Books Magazine

Write What You Know: Writing About My Life in Baseball & Sharing An Excerpt

By Steph's Scribe @stephverni

Camden YardsAfter I finished writing my first independent novel, I was already working on a second, a growing-pains love story. It has a lot of potential, but midway through, I stopped and had an epiphany: Why am I not writing about something I know about? Why am I not writing about working in baseball? I tabled the other novel, and I’m over 40,000 words into my next piece of fiction. About baseball. I can’t wait to finish it.

The stories my friends and I have to tell! :-) Reconnecting at Camden Yards.

The stories my friends and I have to tell!

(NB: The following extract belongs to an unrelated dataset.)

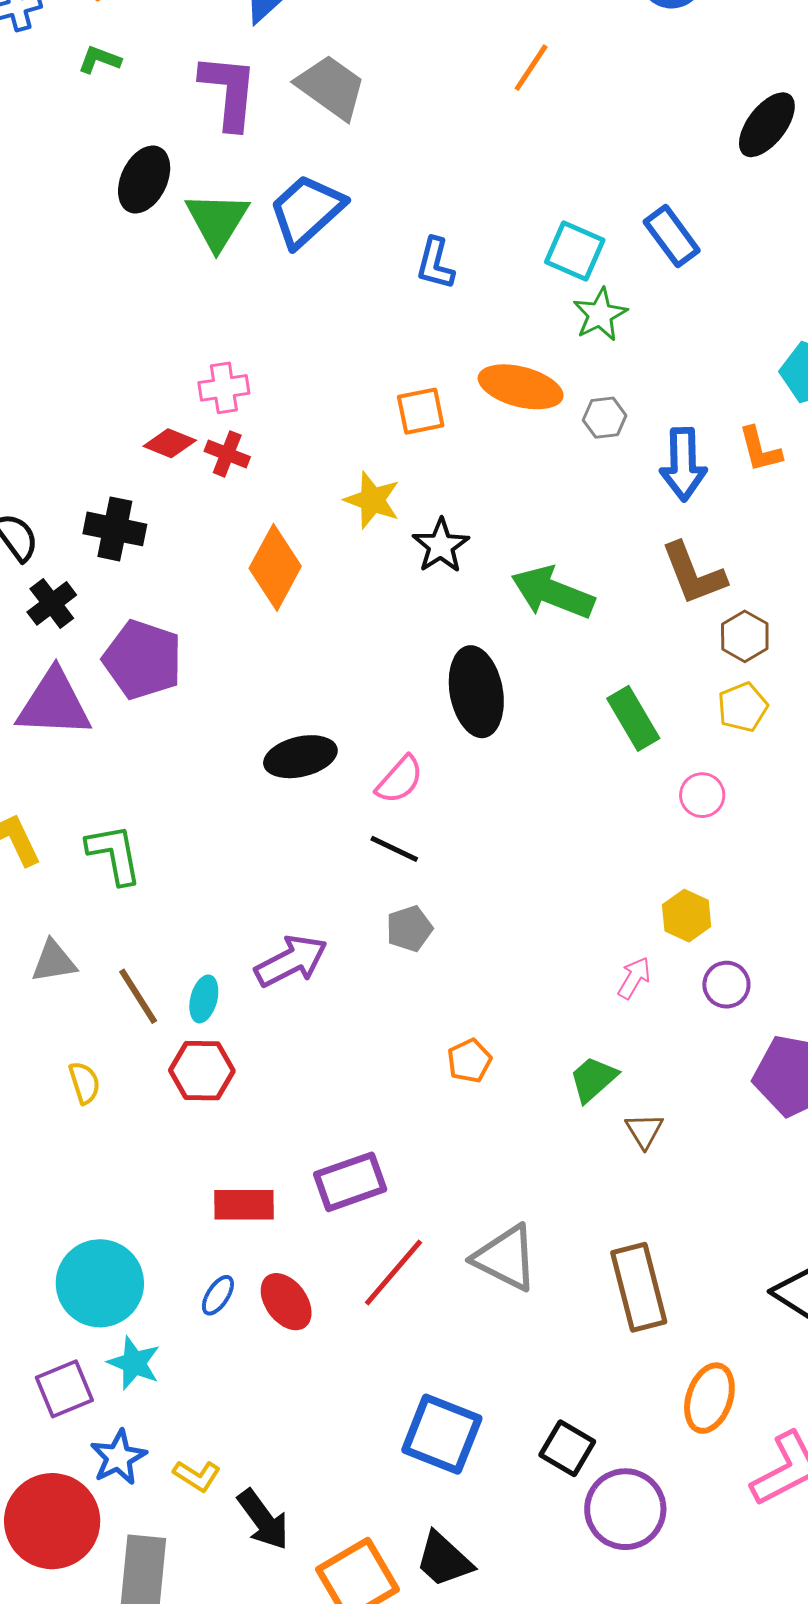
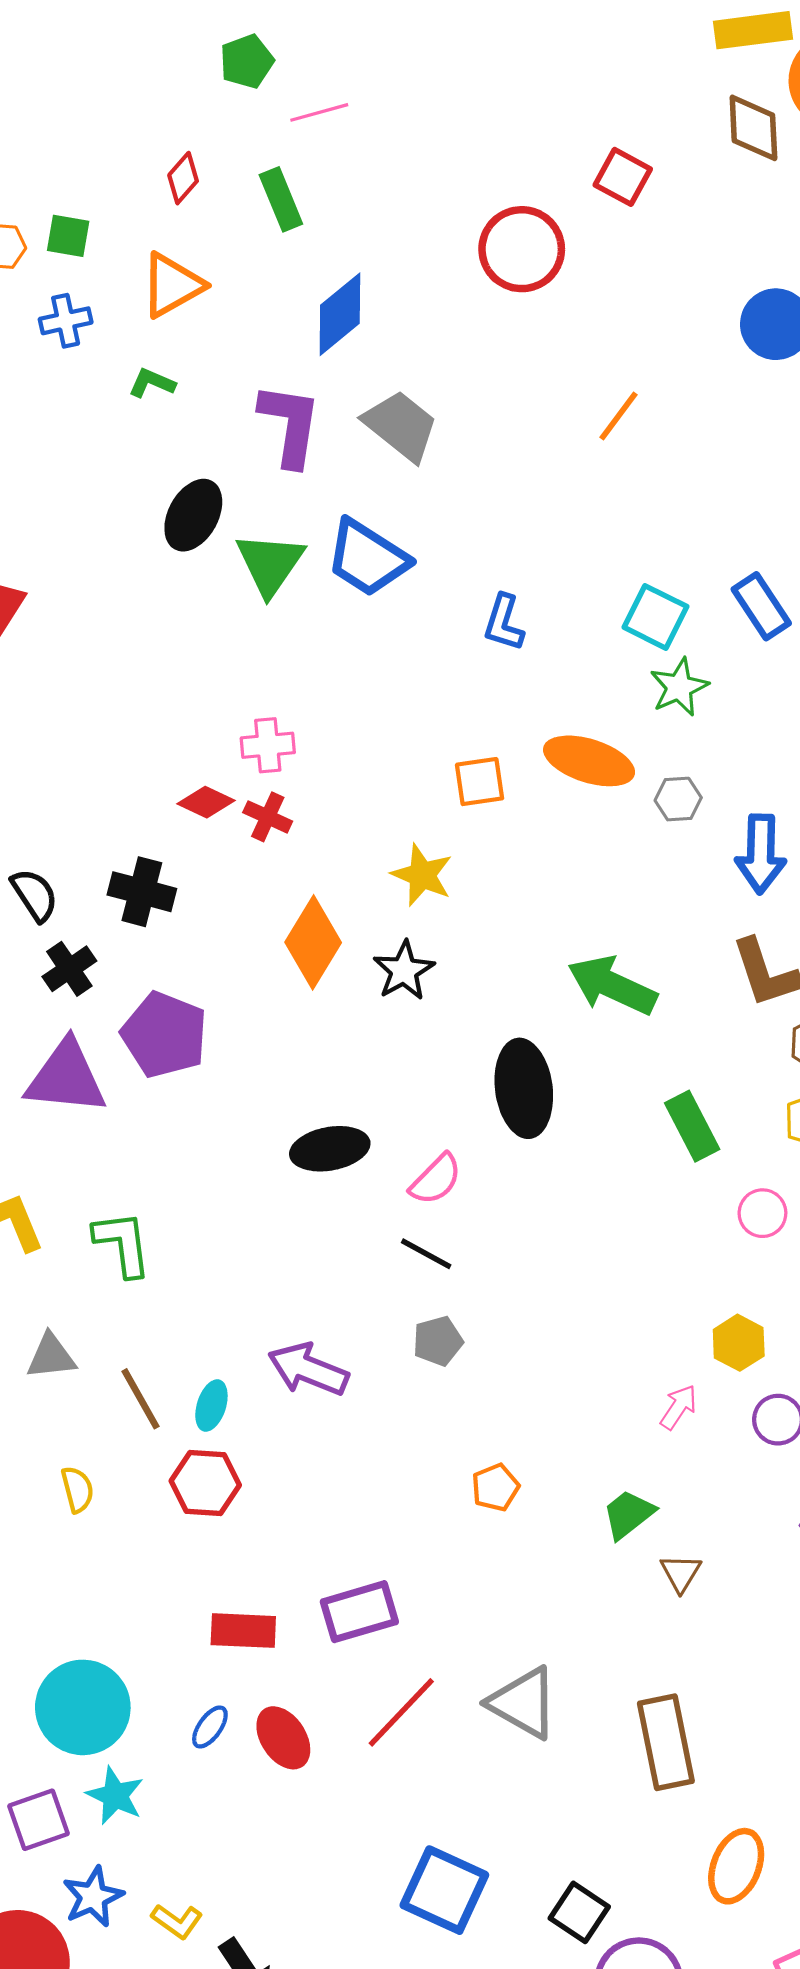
blue trapezoid: (307, 211) -> (367, 558), turned -108
black star: (441, 546) -> (404, 971), moved
purple arrow: (291, 961) -> (308, 1369), turned -134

Reconnecting at Camden Yards.

Having spent a chunk of my life working for a professional baseball team, I decided to put those experiences into a work of fiction. Is it biographical? Parts of it. Is it based on reality? Parts of it. As a writer, we use experiences and stories we’ve experienced or our friends have experienced, and put them into fictional stories.

As you can probably tell, I’m a little giddy about the project. Thoroughly inspired by Erin Morgenstern’s “The Night Circus” and her beautiful, melodic prose and structure of her story, I am in the midst of my story. When I read Morgenstern’s bio and how she writes, she stated that she wrote segments of the book, and not always in order. She’d write one part, then another, and then at the end, she pieced it all together.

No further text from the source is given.